Toxic "Soap" / Oil Spills
Do some people put soap in ocean to cover-up oil spill? Which of
those soaps is most toxic to the fish?
I contacted a friend of mine who words for a major oil refinery in
the Chicago area. She had the following to say about usage of soap on oil
spills. First of all, the main concern with an oil spill is to contain the
spill using floating dams. Oil floats on water so a spill can be contained
with a series of flotation devices encircling the spill. Once contained, the
spill can be "sopped up" using oil absorbent materials.
Special bacteria that
bread down oil are also used to get rid of oil in the spill area. As a last
resort, surfactants are used to break up remaining oil (surfactants used on
oil are detergent, not soap). Surfactants are not used to cover up an oil
spill, they are used to make the oil less concentrated in a single area when
clean up efforts have been exhausted. As far as which soap is most toxic to
the fish, my friend replied: "The oil."
Crude oil released in a spill stays
near the surface and really effects mostly birds, mammals, and fish that go to
the surface to feed.

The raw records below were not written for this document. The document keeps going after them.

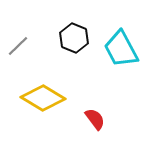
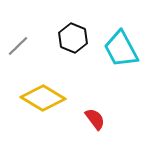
black hexagon: moved 1 px left
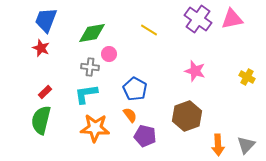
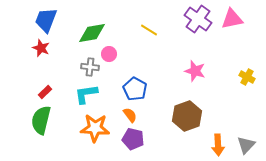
purple pentagon: moved 12 px left, 3 px down
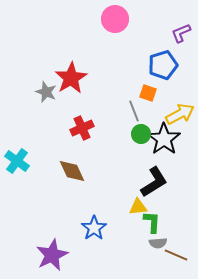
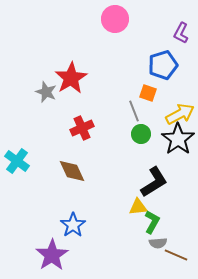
purple L-shape: rotated 40 degrees counterclockwise
black star: moved 14 px right
green L-shape: rotated 25 degrees clockwise
blue star: moved 21 px left, 3 px up
purple star: rotated 8 degrees counterclockwise
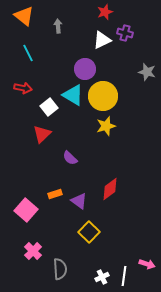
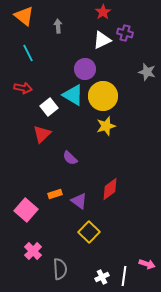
red star: moved 2 px left; rotated 14 degrees counterclockwise
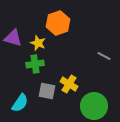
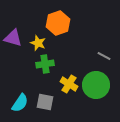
green cross: moved 10 px right
gray square: moved 2 px left, 11 px down
green circle: moved 2 px right, 21 px up
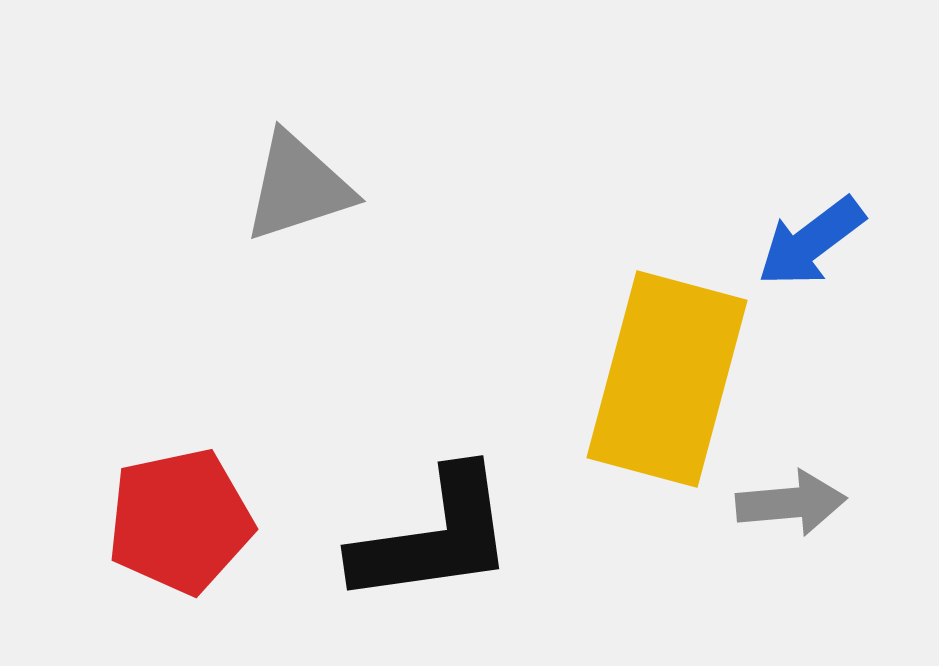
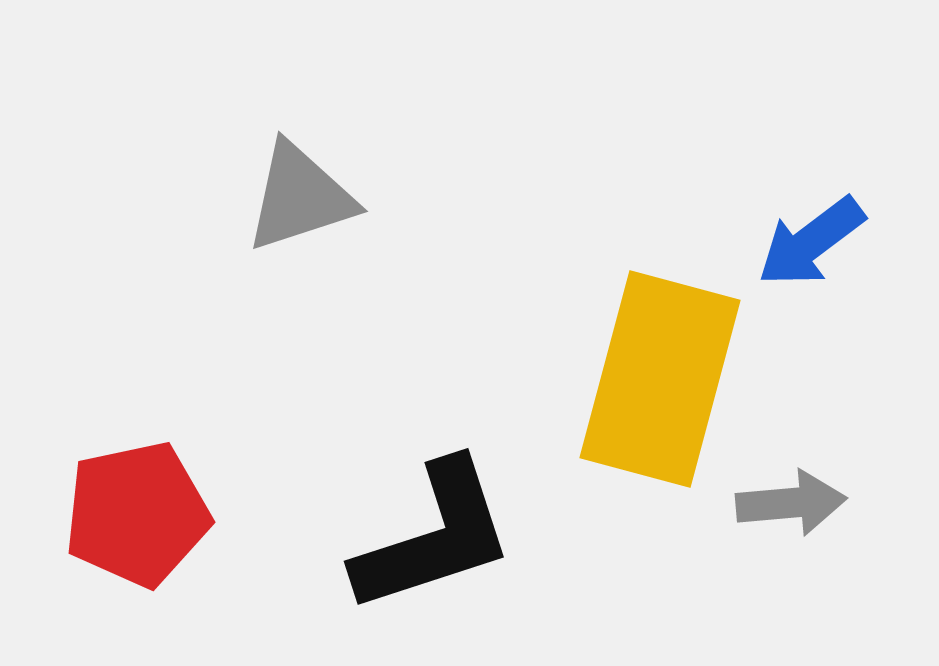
gray triangle: moved 2 px right, 10 px down
yellow rectangle: moved 7 px left
red pentagon: moved 43 px left, 7 px up
black L-shape: rotated 10 degrees counterclockwise
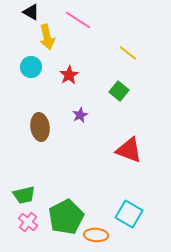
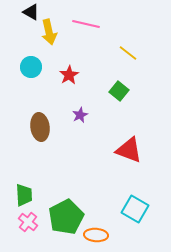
pink line: moved 8 px right, 4 px down; rotated 20 degrees counterclockwise
yellow arrow: moved 2 px right, 5 px up
green trapezoid: rotated 80 degrees counterclockwise
cyan square: moved 6 px right, 5 px up
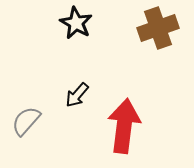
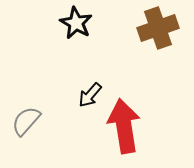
black arrow: moved 13 px right
red arrow: rotated 16 degrees counterclockwise
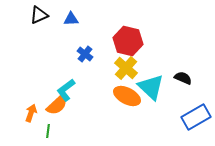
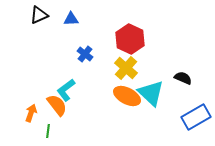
red hexagon: moved 2 px right, 2 px up; rotated 12 degrees clockwise
cyan triangle: moved 6 px down
orange semicircle: rotated 85 degrees counterclockwise
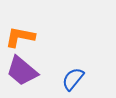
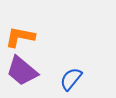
blue semicircle: moved 2 px left
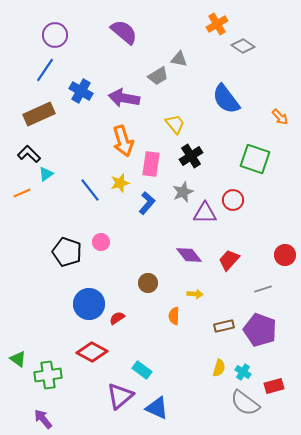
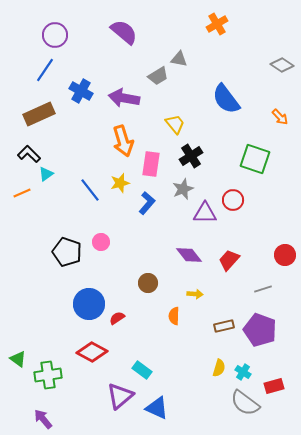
gray diamond at (243, 46): moved 39 px right, 19 px down
gray star at (183, 192): moved 3 px up
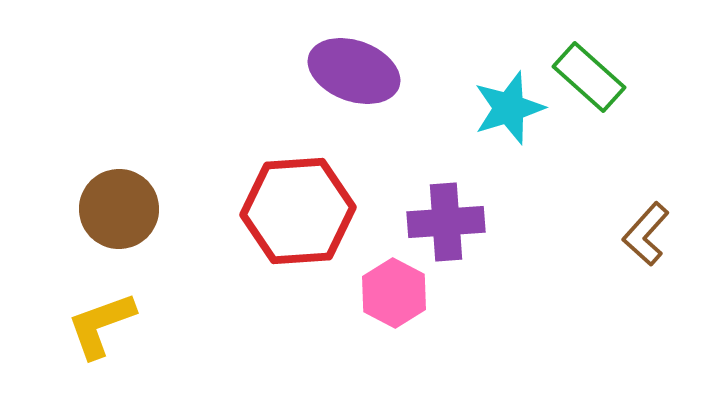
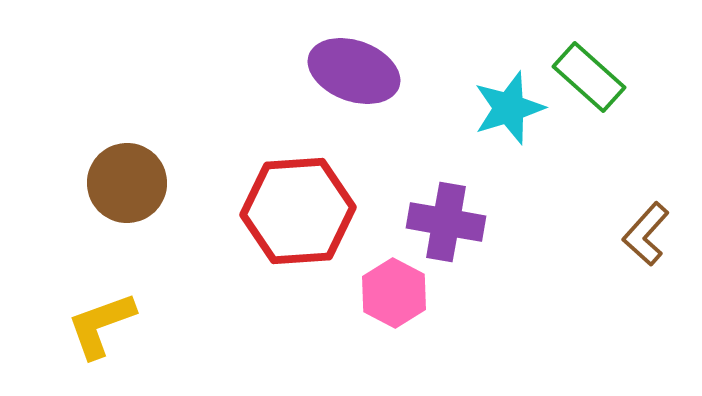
brown circle: moved 8 px right, 26 px up
purple cross: rotated 14 degrees clockwise
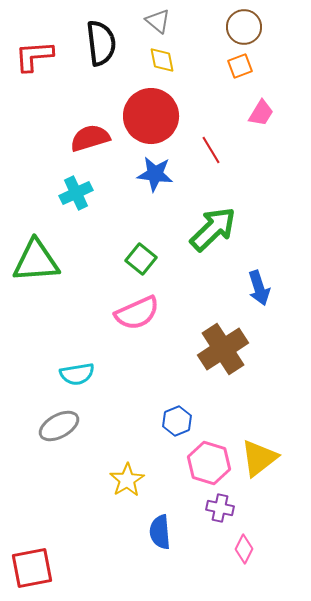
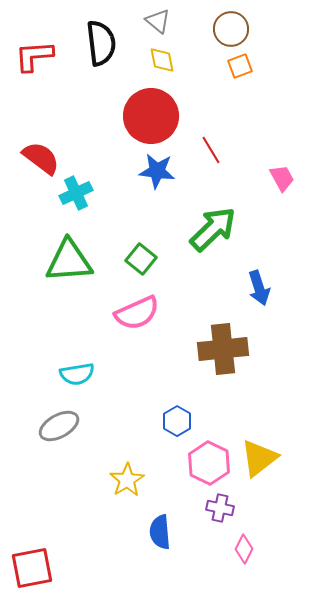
brown circle: moved 13 px left, 2 px down
pink trapezoid: moved 21 px right, 65 px down; rotated 60 degrees counterclockwise
red semicircle: moved 49 px left, 20 px down; rotated 54 degrees clockwise
blue star: moved 2 px right, 3 px up
green triangle: moved 33 px right
brown cross: rotated 27 degrees clockwise
blue hexagon: rotated 8 degrees counterclockwise
pink hexagon: rotated 9 degrees clockwise
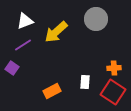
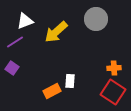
purple line: moved 8 px left, 3 px up
white rectangle: moved 15 px left, 1 px up
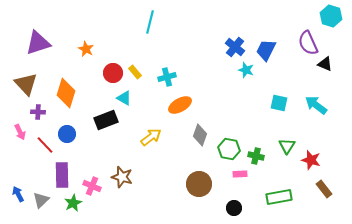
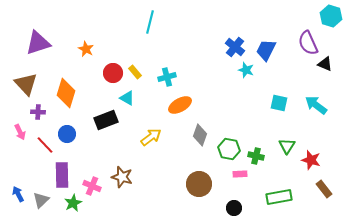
cyan triangle: moved 3 px right
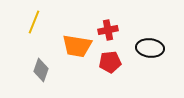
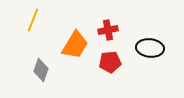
yellow line: moved 1 px left, 2 px up
orange trapezoid: moved 2 px left, 1 px up; rotated 68 degrees counterclockwise
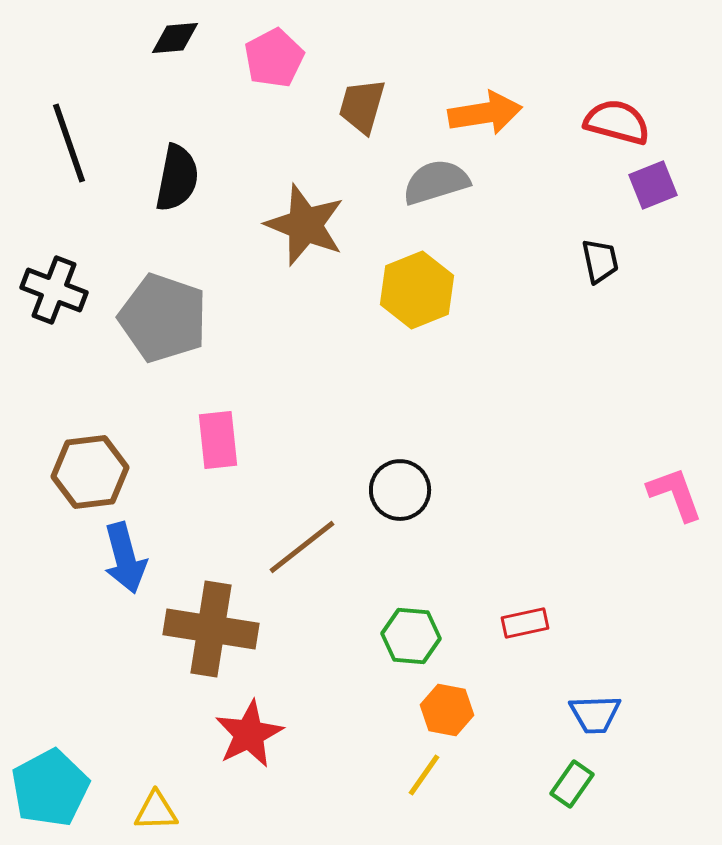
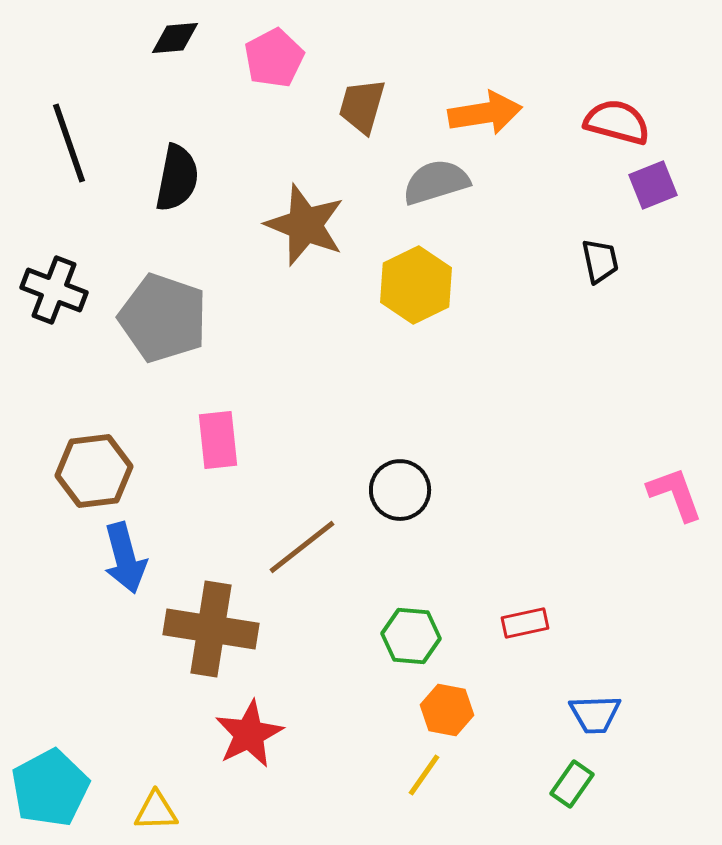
yellow hexagon: moved 1 px left, 5 px up; rotated 4 degrees counterclockwise
brown hexagon: moved 4 px right, 1 px up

Any surfactant applied to a spill is diluted hundreds of
times before it reaches the average fish. I do not know what the most toxic
material is that is used to break up a spill and neither did my friend,
however, this is not a cover-up method. Anyway you look at it a very dilute
detergent is less likely to kill a fish than a lot of "tar" stuck in a fish's
gills (crude oil is very thick).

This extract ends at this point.